The silence of the werewolf territory was absolute, save for the rhythmic breathing of the warriors stationed at the perimeter. Inside her tent, Luna lay motionless on her cot, but her sleep was far from peaceful. Since her resurrection from the dead, the black crest upon her forehead had remained a dormant secret, invisible to the naked eye. Now, it flickered to life, pulsing with a dark, oily light that seemed to draw the shadows of the tent toward her brow.

Luna’s eyes snapped open, but she wasn’t in her tent.

She stood in the heart of the ancient, primordial forest—the home of the Wolfmort Tree. A heavy, suffocating mist clung to the ground, swirling around the gnarled roots that broke through the earth like the ribs of a buried giant.

Luna moved through the haze toward the center of the clearing. When I first set foot in this purgatory, she thought, her internal voice echoing in the hollow space of the dream, the mist was an impenetrable veil that blinded me. Now, with my senses sharpened by the very power this forest gave me, the fog feels as thin as a cobweb. I can see every jagged edge of the bark, every drop of black sap weeping from the wood.

Standing before her was the Wolfmort Tree itself. It was a terrifying contradiction—vast and powerful, radiating an aura that felt like the weight of a mountain, yet visibly dying. Its leaves were curled and charcoal-black; its branches, once reaching for the heavens, now drooped as if exhausted by the burden of existence.

"It seems being the Chieftess of your clan has clouded your memory," a voice drifted from the shadows.

Nyxara stepped out from behind the trunk. She was as beautiful and lethal as Luna remembered, her presence cold enough to frost the air. She looked at Luna with an expression that balanced a simmer of rage with a terrifying, calculated calm. " Guess power does changes people ."

Luna didn’t flinch.
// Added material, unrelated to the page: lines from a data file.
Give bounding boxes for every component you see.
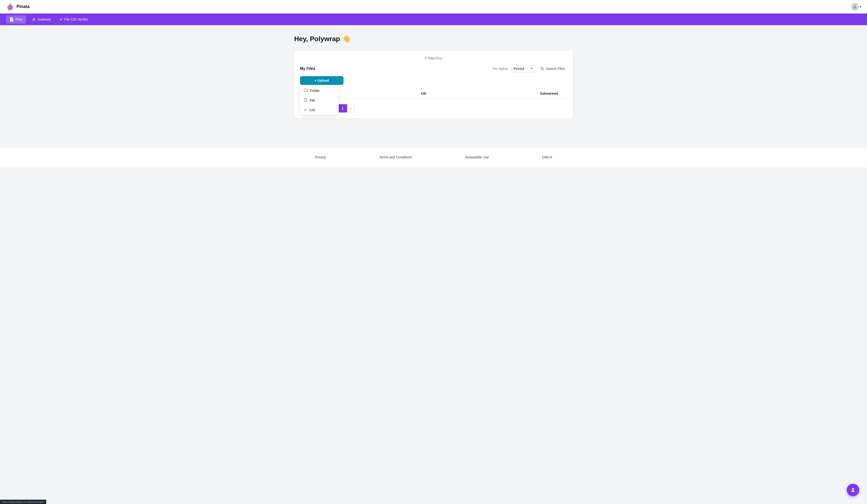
dropdown-cid-label: CID [309, 108, 315, 112]
footer-links: Privacy Terms and Conditions Acceptable … [288, 155, 579, 159]
app-name: Pinata [17, 4, 30, 9]
logo[interactable]: Pinata [6, 2, 30, 11]
nav-cid-label: File CID Verifier [64, 18, 88, 21]
nav-item-gateway[interactable]: ⚡ Gateway [28, 15, 54, 24]
search-icon [540, 67, 544, 71]
upload-dropdown-menu: Folder File ✳ CID [300, 86, 339, 115]
footer-privacy[interactable]: Privacy [315, 155, 326, 159]
svg-line-7 [543, 69, 544, 70]
total-pins: 0 Total Pins [300, 56, 567, 60]
user-chevron-icon: ▾ [860, 5, 861, 9]
current-page: 1 [338, 104, 347, 112]
cid-icon: ✳ [304, 108, 307, 112]
user-icon [853, 4, 857, 9]
pagination: Go to beginning ‹ 1 › [300, 104, 567, 112]
svg-point-5 [854, 5, 856, 7]
statusbar: https://app.pinata.cloud/pinmanager [0, 500, 46, 504]
greeting-emoji: 👋 [342, 35, 351, 43]
footer-dmca[interactable]: DMCA [542, 155, 552, 159]
fab-icon [850, 487, 856, 493]
dropdown-item-cid[interactable]: ✳ CID [300, 105, 339, 115]
files-nav-icon: 📄 [9, 17, 14, 22]
main-content: Hey, Polywrap 👋 0 Total Pins My Files Pi… [288, 25, 579, 128]
fab-button[interactable] [847, 484, 859, 496]
table-header: CID Submarined [300, 89, 567, 98]
footer-acceptable-use[interactable]: Acceptable Use [465, 155, 489, 159]
main-nav: 📄 Files ⚡ Gateway ✔ File CID Verifier [0, 13, 867, 25]
dropdown-folder-label: Folder [310, 89, 320, 93]
gateway-nav-icon: ⚡ [31, 17, 36, 22]
dropdown-item-folder[interactable]: Folder [300, 86, 339, 95]
col-submarined: Submarined [538, 91, 567, 96]
search-files-label: Search Files [546, 67, 565, 71]
nav-gateway-label: Gateway [38, 18, 51, 21]
my-files-label: My Files [300, 66, 315, 71]
files-toolbar: My Files Pin Status Pinned Unpinned All … [300, 65, 567, 72]
pin-status-label: Pin Status [493, 67, 508, 71]
greeting: Hey, Polywrap 👋 [294, 35, 573, 43]
upload-wrapper: + Upload Folder [300, 76, 343, 85]
footer-terms[interactable]: Terms and Conditions [379, 155, 412, 159]
toolbar-right: Pin Status Pinned Unpinned All Search Fi… [493, 65, 567, 72]
nav-item-files[interactable]: 📄 Files [6, 15, 26, 24]
next-icon: › [350, 106, 351, 110]
upload-label: + Upload [314, 78, 329, 83]
upload-button[interactable]: + Upload [300, 76, 343, 85]
nav-item-cid-verifier[interactable]: ✔ File CID Verifier [56, 15, 92, 24]
next-page-button[interactable]: › [347, 104, 354, 112]
pin-status-select[interactable]: Pinned Unpinned All [511, 65, 535, 72]
pinata-logo-icon [6, 2, 14, 11]
dropdown-item-file[interactable]: File [300, 95, 339, 105]
files-card: 0 Total Pins My Files Pin Status Pinned … [294, 51, 573, 118]
file-icon [304, 98, 307, 103]
dropdown-file-label: File [310, 98, 315, 102]
greeting-text: Hey, Polywrap [294, 35, 340, 43]
avatar [851, 3, 859, 11]
col-cid: CID [419, 91, 538, 96]
nav-files-label: Files [15, 18, 23, 21]
svg-point-8 [852, 488, 854, 490]
statusbar-url: https://app.pinata.cloud/pinmanager [2, 500, 44, 503]
svg-line-4 [12, 9, 12, 11]
footer: Privacy Terms and Conditions Acceptable … [0, 147, 867, 167]
cid-verifier-nav-icon: ✔ [60, 17, 63, 22]
user-menu[interactable]: ▾ [851, 3, 861, 11]
svg-line-3 [8, 9, 9, 11]
search-files-button[interactable]: Search Files [538, 65, 567, 72]
header: Pinata ▾ [0, 0, 867, 13]
folder-icon [304, 88, 308, 93]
She met Nyxara’s gaze with the steady eyes of a wolf. "If you haven’t noticed, my hands have been full. Leading a fractured clan isn’t an easy feat. We don’t yet possess the strength or the numbers to hunt down the sacrifices you demand."
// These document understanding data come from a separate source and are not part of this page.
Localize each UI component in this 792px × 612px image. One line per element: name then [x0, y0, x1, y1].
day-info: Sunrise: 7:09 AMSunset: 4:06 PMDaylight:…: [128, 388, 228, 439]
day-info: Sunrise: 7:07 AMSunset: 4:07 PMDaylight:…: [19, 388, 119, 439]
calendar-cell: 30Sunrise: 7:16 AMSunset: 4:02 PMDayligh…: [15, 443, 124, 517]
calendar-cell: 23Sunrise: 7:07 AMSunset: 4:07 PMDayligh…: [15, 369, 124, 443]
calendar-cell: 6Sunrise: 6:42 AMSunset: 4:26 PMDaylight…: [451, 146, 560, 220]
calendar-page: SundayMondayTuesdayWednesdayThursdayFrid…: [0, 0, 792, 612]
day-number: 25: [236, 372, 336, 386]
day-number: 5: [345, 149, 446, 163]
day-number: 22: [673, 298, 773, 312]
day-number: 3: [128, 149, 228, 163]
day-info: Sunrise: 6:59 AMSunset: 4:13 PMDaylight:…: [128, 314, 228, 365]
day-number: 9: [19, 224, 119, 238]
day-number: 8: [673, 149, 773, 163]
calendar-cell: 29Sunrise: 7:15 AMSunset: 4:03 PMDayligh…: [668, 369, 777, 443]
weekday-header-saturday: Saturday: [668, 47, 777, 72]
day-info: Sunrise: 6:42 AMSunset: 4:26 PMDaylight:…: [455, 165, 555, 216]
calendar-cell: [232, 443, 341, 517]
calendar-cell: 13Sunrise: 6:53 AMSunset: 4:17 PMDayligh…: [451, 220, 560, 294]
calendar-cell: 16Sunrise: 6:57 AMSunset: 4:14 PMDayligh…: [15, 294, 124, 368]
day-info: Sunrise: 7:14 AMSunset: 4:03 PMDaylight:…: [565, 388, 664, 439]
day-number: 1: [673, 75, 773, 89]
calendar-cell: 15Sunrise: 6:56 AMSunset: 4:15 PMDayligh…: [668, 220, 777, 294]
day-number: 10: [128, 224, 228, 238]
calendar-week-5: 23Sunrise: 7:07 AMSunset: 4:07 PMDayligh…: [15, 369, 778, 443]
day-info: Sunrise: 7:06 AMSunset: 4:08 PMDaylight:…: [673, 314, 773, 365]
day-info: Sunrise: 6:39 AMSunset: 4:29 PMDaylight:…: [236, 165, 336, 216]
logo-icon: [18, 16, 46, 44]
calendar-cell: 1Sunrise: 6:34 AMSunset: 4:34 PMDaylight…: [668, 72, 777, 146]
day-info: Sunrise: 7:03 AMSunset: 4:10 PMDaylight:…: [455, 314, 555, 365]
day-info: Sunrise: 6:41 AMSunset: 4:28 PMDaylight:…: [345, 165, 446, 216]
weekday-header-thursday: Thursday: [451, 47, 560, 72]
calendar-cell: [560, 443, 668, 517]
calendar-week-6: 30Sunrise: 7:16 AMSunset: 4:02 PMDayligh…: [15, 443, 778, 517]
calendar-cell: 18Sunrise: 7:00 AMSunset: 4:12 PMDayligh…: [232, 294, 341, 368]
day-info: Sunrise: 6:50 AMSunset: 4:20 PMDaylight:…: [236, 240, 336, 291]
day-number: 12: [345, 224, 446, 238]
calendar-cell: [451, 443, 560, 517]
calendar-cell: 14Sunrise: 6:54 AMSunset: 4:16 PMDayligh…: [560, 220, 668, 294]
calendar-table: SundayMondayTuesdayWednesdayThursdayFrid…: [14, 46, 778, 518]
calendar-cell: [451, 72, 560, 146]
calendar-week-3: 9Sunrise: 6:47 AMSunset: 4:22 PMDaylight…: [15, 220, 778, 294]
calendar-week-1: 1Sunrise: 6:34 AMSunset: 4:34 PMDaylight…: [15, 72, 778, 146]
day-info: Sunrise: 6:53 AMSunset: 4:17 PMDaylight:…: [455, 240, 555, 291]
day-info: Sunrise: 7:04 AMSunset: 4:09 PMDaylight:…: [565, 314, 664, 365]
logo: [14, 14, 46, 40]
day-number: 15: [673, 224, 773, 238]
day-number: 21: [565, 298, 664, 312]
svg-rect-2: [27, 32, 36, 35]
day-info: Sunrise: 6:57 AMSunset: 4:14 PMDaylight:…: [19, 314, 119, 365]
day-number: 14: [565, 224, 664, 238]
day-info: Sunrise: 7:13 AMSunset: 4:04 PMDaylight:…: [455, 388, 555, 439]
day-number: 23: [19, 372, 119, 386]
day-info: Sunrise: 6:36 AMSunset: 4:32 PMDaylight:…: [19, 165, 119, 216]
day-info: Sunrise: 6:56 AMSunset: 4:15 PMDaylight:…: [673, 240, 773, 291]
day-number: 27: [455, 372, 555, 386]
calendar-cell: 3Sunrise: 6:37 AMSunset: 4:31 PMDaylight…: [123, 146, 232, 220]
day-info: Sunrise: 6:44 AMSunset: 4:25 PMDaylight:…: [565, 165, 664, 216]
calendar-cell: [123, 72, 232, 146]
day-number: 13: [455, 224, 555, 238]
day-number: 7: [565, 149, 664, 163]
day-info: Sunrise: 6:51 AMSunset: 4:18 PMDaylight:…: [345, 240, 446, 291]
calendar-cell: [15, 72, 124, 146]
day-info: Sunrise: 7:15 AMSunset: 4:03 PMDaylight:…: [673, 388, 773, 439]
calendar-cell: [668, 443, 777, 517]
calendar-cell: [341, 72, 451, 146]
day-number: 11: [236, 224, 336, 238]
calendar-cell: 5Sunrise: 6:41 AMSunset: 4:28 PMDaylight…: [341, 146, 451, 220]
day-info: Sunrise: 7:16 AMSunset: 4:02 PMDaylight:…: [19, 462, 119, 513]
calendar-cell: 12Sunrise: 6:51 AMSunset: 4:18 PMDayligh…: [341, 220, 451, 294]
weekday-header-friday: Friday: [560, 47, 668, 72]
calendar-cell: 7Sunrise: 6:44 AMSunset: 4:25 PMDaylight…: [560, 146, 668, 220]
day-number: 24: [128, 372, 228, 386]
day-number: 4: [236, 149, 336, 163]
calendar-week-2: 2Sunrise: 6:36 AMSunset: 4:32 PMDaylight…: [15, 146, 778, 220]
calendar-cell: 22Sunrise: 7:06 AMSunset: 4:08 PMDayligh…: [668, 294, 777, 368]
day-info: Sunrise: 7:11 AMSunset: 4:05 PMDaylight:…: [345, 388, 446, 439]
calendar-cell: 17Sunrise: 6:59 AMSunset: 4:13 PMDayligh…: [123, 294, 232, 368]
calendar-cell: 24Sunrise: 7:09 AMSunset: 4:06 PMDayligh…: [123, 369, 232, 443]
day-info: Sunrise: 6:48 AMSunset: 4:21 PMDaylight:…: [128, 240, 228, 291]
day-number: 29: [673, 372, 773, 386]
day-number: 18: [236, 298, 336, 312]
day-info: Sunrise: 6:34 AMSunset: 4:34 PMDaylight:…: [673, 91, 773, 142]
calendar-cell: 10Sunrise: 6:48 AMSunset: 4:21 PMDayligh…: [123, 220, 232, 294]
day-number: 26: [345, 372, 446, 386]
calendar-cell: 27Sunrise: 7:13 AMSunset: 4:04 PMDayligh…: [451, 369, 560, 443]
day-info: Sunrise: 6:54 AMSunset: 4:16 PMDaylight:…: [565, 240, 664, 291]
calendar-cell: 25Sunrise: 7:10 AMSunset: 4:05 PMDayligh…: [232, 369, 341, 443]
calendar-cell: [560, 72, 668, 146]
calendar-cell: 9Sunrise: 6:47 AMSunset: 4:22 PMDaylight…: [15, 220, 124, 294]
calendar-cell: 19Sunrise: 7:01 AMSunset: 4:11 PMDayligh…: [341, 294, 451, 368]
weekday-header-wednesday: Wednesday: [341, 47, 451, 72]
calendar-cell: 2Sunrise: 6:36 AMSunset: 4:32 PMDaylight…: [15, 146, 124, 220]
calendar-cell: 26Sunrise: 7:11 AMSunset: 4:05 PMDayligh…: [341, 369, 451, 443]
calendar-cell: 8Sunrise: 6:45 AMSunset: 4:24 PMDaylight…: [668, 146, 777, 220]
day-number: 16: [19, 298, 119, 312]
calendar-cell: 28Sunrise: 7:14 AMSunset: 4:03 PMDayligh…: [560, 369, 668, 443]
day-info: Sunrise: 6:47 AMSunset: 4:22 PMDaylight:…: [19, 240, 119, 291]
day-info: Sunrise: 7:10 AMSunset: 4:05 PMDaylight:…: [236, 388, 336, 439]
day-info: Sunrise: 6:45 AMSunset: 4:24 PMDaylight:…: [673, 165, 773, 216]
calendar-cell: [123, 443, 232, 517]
Nyxara moved closer, her feet making no sound on the dead leaves. "Strength is a luxury you no longer have, Luna. Look at the tree. Without the life-force of those sacrifices, the Wolfmort has only a week before its heart stops beating forever."

"I can’t just—"

"I am not asking," Nyxara cut her short, her voice sharp as a blade. "I am reminding you. Your fate was stitched into the very grain of this tree the moment it pulled you back from the brink of death. If the Wolfmort dies, the thread of your life snaps with it. You aren’t just a Queen, Luna. You are a vessel. If the vessel breaks, everything inside is lost. I suggest you act with the speed of the predator you claim to be."

The world blurred. The mist rushed into Luna’s lungs like ice water.

Luna’s eyes snapped open for the second time, her hand clutching the fabric of her cot. The black crest on her forehead flared one last time before fading back into invisibility. It was morning. The grey light of dawn filtered through the canvas of the tent.

She stepped outside, the cold mountain air doing little to settle the dread pooling in her stomach. A warrior on patrol stopped and inclined his head. "Morning, Chieftess Raven."

He began to move on, but Luna’s voice stopped him like a physical barrier. "Wait."

The warrior turned, startled by the intensity in her voice. 𝚏𝕣𝐞𝗲𝐰𝕖𝐛𝐧𝕠𝕧𝚎𝚕.𝐜𝚘𝗺

"Find Alpha Amelia," Luna commanded, her eyes fixed on the distant tree line. "Tell her to meet me immediately."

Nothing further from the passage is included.